Il cardinal Vallini.
- Su quali linee procede la pastorale diocesana?
«Si sta facendo una verifica pastorale che nasce da un’esigenza:
10 anni fa la Chiesa di Roma ha vissuto un momento di forte identità e
visibilità, con la missione cittadina che coinvolse oltre 10 mila
missionari in tutti gli ambienti. Negli anni successivi sono stati
affrontati grandi temi come la famiglia, i giovani, l’educazione.
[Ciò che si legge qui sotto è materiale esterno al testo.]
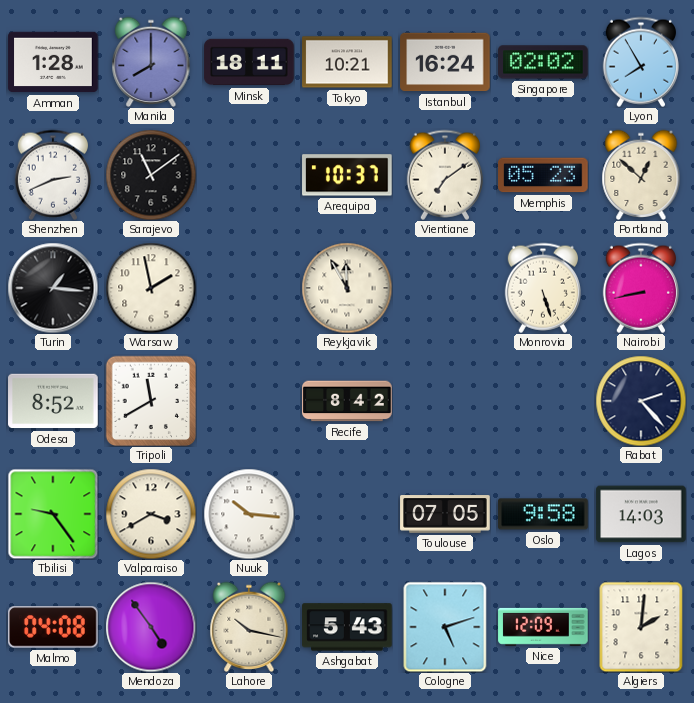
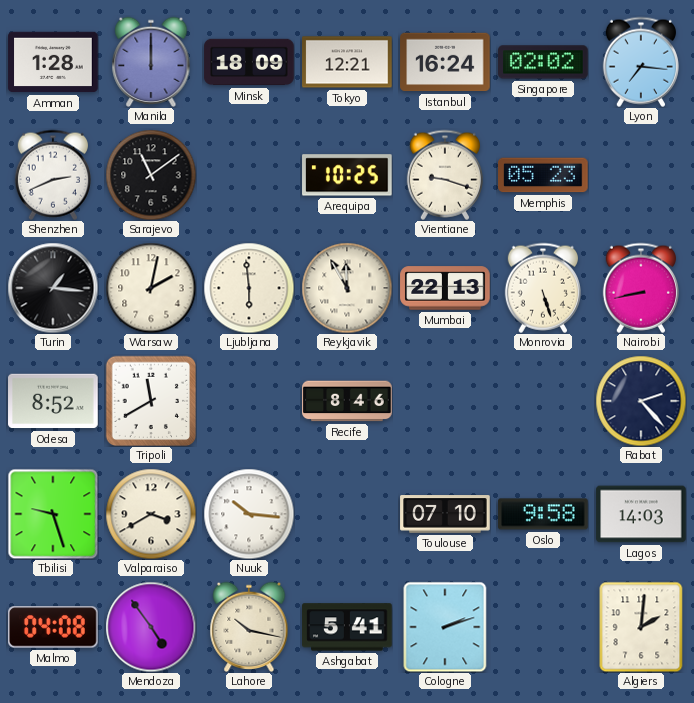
Manila: 8:00 -> 12:00
Minsk: 18:11 -> 18:09
Tokyo: 10:21 -> 12:21
Lyon: 7:55 -> 7:16
Arequipa: 10:37 -> 10:25
Vientiane: 7:09 -> 9:18
Portland: 12:52 -> none
Warsaw: 1:58 -> 2:02
Ljubljana: none -> 5:59
Mumbai: none -> 22:13
Recife: 8:42 -> 8:46
Tbilisi: 9:24 -> 9:27
Toulouse: 07:05 -> 07:10
Ashgabat: 5:43 -> 5:41
Cologne: 5:12 -> 2:12
Nice: 12:09 -> none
Quando sono stato nominato, mi sono chiesto come inserirmi in questo
cammino di grazia e santità, per cercare di orientarlo. E mi è parso
di capire che la bussola dovesse essere il Sinodo diocesano già
vissuto. Così, con l’incoraggiamento del Santo Padre, abbiamo deciso
di fare una verifica: la realtà della città è cambiata e non si può
più dare per presupposta la fede. Partiamo da questa domanda:
"Come i nostri fedeli hanno coscienza di essere Chiesa e sentono la
responsabilità di annunciare Cristo?". Cinque sono i temi di
verifica: eucaristia domenicale, testimonianza della carità,
iniziazione cristiana, pastorale giovanile e familiare. I primi due
vengono affrontati quest’anno, non solo dalle parrocchie, ma da tutte
le realtà della diocesi».
- Quali sono i volti della sua diocesi?
«In centro, dove ci sono i palazzi delle istituzioni, la gente vive
ma non abita, e le parrocchie sono piccole. Spostandosi verso il
raccordo, le comunità vanno ingrandendosi, si arriva anche a 45 mila
abitanti, e c’è una ricca pastorale di insieme. Infine ci sono zone
dove si lavora da anni ma ancora non sono state costruite le chiese.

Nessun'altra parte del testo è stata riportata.